What to Know About Attic Insulation in Dallas

Is your home adequately protected against fluctuating weather patterns and moisture from top to bottom? Do your energy bills seem high, and you're worried you are losing money due to indoor heat loss? If so, you should carefully check to see if you have proper attic insulation installed. Without attic insulation in Dallas, your house is more vulnerable to uncomfortable temperatures and excess humidity that can cause a wide range of issues.

Attic insulation is one of the most important ways your Dallas home can stay dry and cozy year round. It keeps the temperature within your property more consistent, so it's more comfortable regardless of the temperature outdoors.

Without it, your home would be blistering hot during the summer—especially the upper floors and attic, as hot air rises—and cold in the winter. Another benefit to having proper attic insulation in Dallas is that it will help lower your heating bills by keeping your home warm during the winter. Also, if you have an air conditioner, it will help lower energy bills in the summer by keeping cool air inside.

All around, heat-proofing is an important part of any Dallas home. Yet, some houses are built without this necessary addition. And, many older homes may have insulation that is starting to deteriorate or not perform correctly. In these situations, it's essential to install attic insulation to keep your house comfortable and mitigate the cost of your energy bills.

That is where the Dallas handyman professionals at Mr. Handyman of Dallas come in. Our team can expertly and efficiently install attic insulation. Our team put together the following blog to help you learn more about the different types of attic insulation available in Dallas and discover more about this integral part of your home.

Why is Attic Insulation Important?

Insulation is considered one of the most efficient ways to save energy at home, as it mitigates your indoor temperature and keeps your house cool in the summer and warm in the winter. As we touched on, it helps to lower energy bills as well. In fact, a house that is properly protected against temperature changes is incredibly energy efficient and requires very little additional heating during cooler seasons. This lowers your energy costs.

How much you can save on your energy bill by correctly heat-proofing your house varies depending on various factors, such as the size and age of your home and what type of insulation you have. If you live in a new or recently built house, chances are your insulation is still in great shape—permitting it was installed properly. Yet, if your home is more than 10-years-old, you'll probably need to consider installing new insulation and replacing the old—if there is any to begin with.

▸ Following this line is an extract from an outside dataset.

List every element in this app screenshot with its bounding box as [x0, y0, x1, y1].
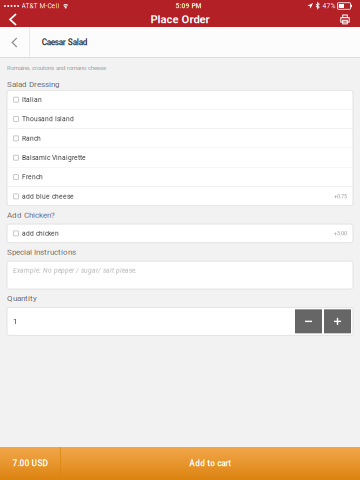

Attic insulation is especially important, as the roof accounts for roughly 25% of total heat loss in your Dallas home. If you're currently using your attic for storage, it may be worthwhile to move those items to a shed or storage unit. Many houses that use the attic as storage have floorboards down where attic insulation could go—adding a further layer to protect your home.

Did You Know?

As an added benefit, attic insulation helps to reduce noise pollution as well. This is especially useful if you live near a busy road in Dallas, as it serves to keep the interior of your living space quieter.

How Does Attic Insulation Work?

Insulation is a thermally resistant barrier that decreases the migration of thermal energy, or heat, into and out of your house. You may have even seen it behind your walls or other areas during an appointment for Sheetrock repair. Heat always seeks cooler areas to escape to. Thus, in the winter, heat flows outside. In the summer, heat flows inside. Since this is the exact opposite of what you want to keep your home at a comfortable interior temperature, you need attic insulation in Dallas to mitigate this process.

What is the Best Type of Attic Insulation in Dallas?

There are many different options when it comes to installing attic insulation and decreasing unwanted heat flow. Each variety has its own pros and cons and is best suited to being used in certain situations. To help you make the best choice, we've outlined these pros and cons below.

Fiberglass Batt

Fiberglass batts offer the easiest way to add insulation to just about any part of a home in Dallas, including the attic. It is a very popular option because it's so straightforward to install. It comes in long blankets or batts and as loose-fill (see below).

Pros:

  • It's inexpensive and effective.

  • It will not shrink over time.

  • It's supplied already sealed, so there are no issues with breathing in the fibers.

  • This plastic covering also acts as an effective vapor barrier.

  • Fiberglass attic insulation does not burn.

  • Insects don't eat it.

  • Some types of fiberglass attic insulation use recycled glass, this reduces its environmental impact.

Cons:

  • Fiberglass in the lungs can cause a wide range of issues, including cutting skin, lung disease and cancer.

  • Batts do not seal ceiling spaces very tightly.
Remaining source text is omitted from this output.